(Supplied entries):

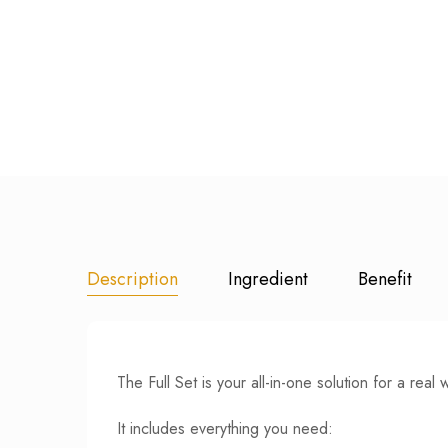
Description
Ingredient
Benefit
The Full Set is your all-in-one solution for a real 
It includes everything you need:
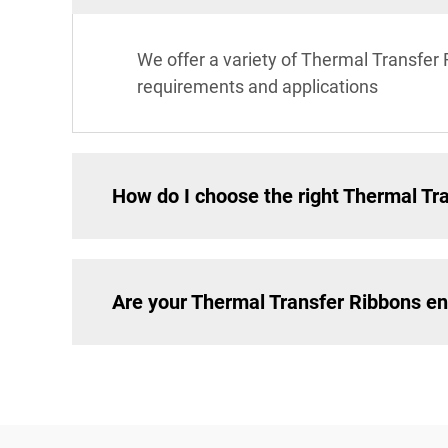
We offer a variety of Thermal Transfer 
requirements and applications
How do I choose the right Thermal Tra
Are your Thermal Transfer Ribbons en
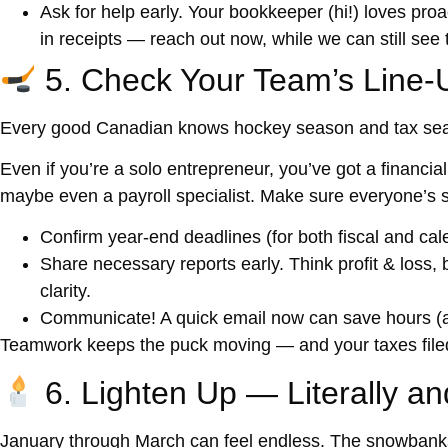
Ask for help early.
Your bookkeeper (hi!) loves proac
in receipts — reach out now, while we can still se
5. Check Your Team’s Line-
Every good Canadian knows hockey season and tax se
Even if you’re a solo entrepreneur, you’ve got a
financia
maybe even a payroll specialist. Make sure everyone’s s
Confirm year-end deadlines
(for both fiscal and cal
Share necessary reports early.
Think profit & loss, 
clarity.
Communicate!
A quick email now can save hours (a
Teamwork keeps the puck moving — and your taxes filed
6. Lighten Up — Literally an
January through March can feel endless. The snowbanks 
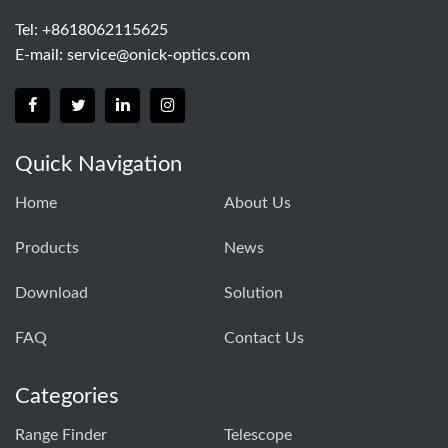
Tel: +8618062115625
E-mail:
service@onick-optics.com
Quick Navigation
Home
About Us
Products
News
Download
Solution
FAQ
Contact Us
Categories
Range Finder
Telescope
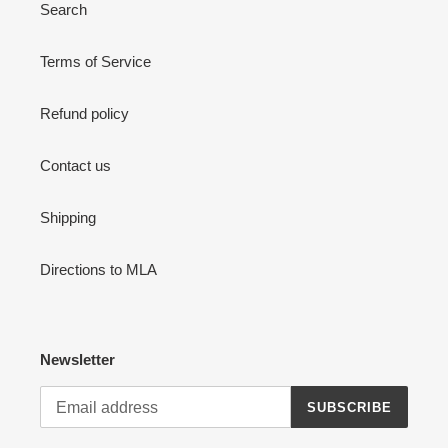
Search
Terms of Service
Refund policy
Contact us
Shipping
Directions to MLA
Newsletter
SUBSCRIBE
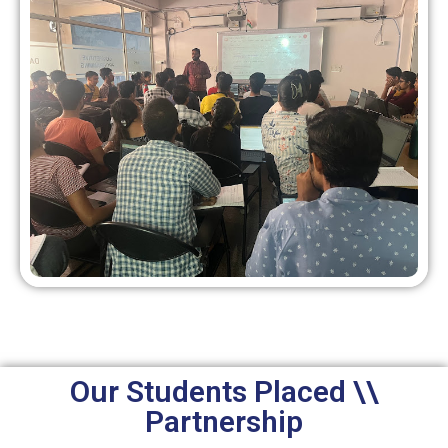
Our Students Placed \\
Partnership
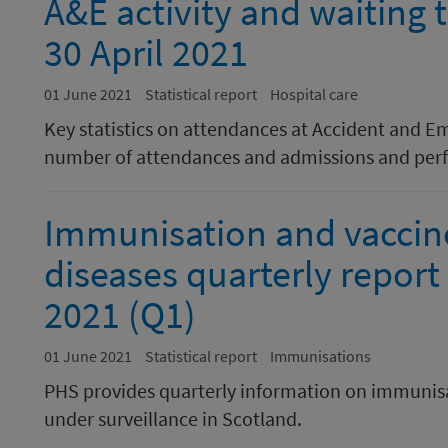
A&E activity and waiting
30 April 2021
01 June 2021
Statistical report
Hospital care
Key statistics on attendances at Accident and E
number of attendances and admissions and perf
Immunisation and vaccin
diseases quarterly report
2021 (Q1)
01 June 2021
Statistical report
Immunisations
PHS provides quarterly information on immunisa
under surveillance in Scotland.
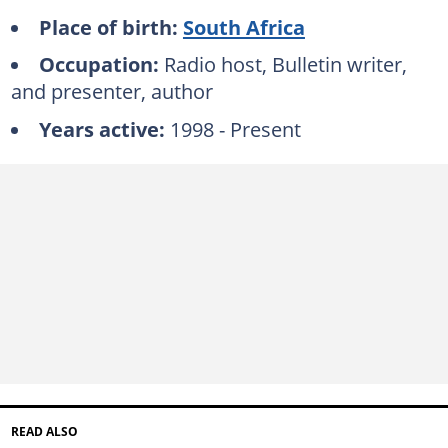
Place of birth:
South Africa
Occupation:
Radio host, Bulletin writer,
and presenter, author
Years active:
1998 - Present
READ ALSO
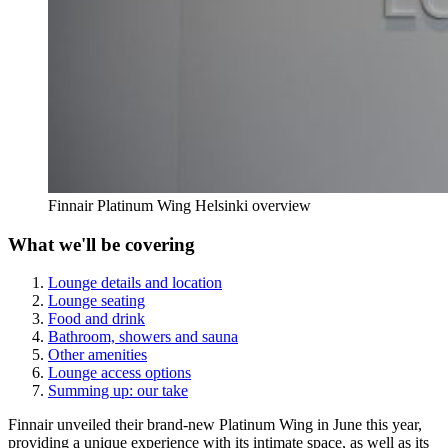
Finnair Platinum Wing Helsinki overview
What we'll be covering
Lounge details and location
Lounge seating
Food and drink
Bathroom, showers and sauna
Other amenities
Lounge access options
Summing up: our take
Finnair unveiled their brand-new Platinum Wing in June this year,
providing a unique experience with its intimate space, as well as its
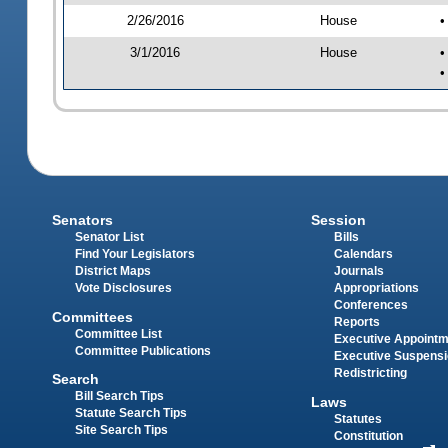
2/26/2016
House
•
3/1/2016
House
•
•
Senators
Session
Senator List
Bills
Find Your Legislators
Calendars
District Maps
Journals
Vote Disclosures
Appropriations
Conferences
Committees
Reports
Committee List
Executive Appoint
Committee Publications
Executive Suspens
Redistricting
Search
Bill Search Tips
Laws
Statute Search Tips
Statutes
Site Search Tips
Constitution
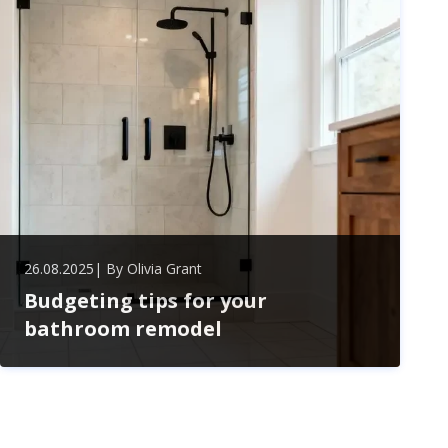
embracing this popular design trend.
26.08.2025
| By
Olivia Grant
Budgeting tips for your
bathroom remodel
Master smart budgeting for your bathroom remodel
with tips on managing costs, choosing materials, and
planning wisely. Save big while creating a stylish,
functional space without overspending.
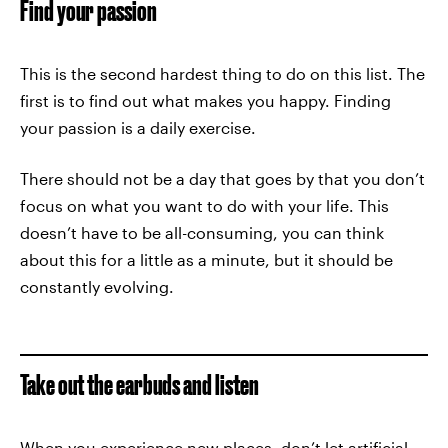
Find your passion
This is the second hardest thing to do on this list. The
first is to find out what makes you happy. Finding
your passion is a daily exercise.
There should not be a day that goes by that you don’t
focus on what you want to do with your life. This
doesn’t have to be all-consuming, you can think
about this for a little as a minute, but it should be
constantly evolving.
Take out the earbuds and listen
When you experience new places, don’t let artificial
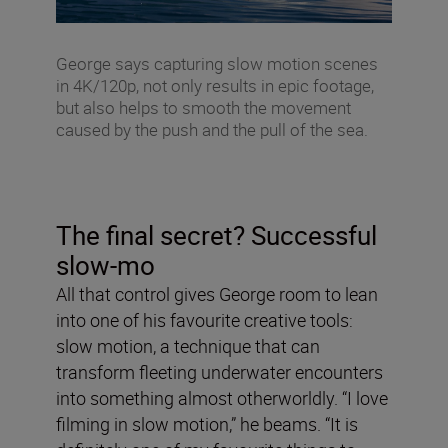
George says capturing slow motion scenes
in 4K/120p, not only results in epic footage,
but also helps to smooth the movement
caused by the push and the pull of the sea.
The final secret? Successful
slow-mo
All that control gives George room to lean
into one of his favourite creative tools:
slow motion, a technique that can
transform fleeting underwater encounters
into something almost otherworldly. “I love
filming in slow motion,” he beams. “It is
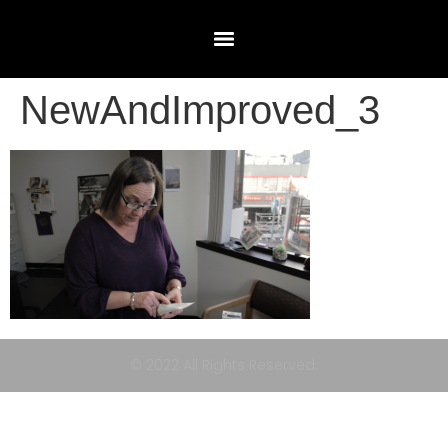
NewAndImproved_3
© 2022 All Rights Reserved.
* * *
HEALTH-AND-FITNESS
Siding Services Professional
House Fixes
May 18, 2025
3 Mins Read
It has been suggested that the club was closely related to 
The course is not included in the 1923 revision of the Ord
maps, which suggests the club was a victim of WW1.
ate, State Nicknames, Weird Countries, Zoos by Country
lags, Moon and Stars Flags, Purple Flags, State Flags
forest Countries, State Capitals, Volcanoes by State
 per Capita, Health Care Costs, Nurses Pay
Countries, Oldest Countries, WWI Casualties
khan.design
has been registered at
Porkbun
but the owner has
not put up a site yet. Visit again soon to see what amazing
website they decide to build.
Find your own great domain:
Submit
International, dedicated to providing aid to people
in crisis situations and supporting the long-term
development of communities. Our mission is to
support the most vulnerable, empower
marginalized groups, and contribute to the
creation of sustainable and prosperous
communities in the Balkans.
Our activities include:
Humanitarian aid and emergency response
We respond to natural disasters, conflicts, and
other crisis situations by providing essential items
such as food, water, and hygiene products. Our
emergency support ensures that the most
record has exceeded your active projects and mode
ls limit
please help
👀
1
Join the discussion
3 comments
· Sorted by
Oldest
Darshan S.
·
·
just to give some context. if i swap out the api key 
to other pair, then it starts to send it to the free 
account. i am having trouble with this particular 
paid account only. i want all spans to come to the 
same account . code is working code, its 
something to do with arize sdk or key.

(Aim of the exercise): Using the records above, copy every line that has the word "active" in it.

(Task answer):
Years active:
record has exceeded your active projects and mode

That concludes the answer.